-- Records provided follows --

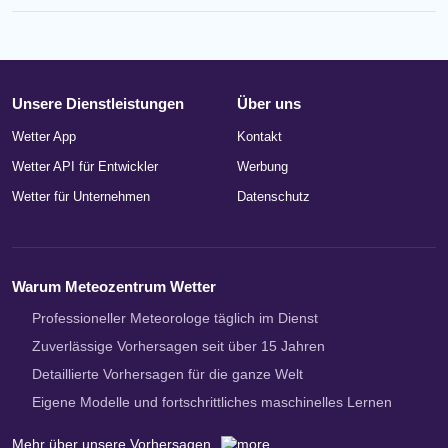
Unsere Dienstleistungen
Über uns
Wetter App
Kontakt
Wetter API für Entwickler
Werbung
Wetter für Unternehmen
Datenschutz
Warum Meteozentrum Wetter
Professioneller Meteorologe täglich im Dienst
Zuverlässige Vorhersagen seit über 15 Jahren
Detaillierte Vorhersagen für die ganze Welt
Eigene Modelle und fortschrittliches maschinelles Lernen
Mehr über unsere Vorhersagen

-- Records provided concluded --
-- Records provided follows --

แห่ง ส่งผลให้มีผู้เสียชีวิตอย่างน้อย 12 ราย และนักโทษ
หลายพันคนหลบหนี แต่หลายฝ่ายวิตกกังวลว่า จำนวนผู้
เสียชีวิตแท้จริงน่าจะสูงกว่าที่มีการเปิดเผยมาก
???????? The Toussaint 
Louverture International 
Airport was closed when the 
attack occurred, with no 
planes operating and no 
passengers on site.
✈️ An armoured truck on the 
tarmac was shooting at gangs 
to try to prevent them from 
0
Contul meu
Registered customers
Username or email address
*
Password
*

-- Records provided concluded --

Task: Would you print exactly, and only, the lines of the data above from the line with "Unsere Dienstleistungen" through the line with "Mehr über unsere Vorhersagen", inclusive?

Written response:
Unsere Dienstleistungen
Über uns
Wetter App
Kontakt
Wetter API für Entwickler
Werbung
Wetter für Unternehmen
Datenschutz
Warum Meteozentrum Wetter
Professioneller Meteorologe täglich im Dienst
Zuverlässige Vorhersagen seit über 15 Jahren
Detaillierte Vorhersagen für die ganze Welt
Eigene Modelle und fortschrittliches maschinelles Lernen
Mehr über unsere Vorhersagen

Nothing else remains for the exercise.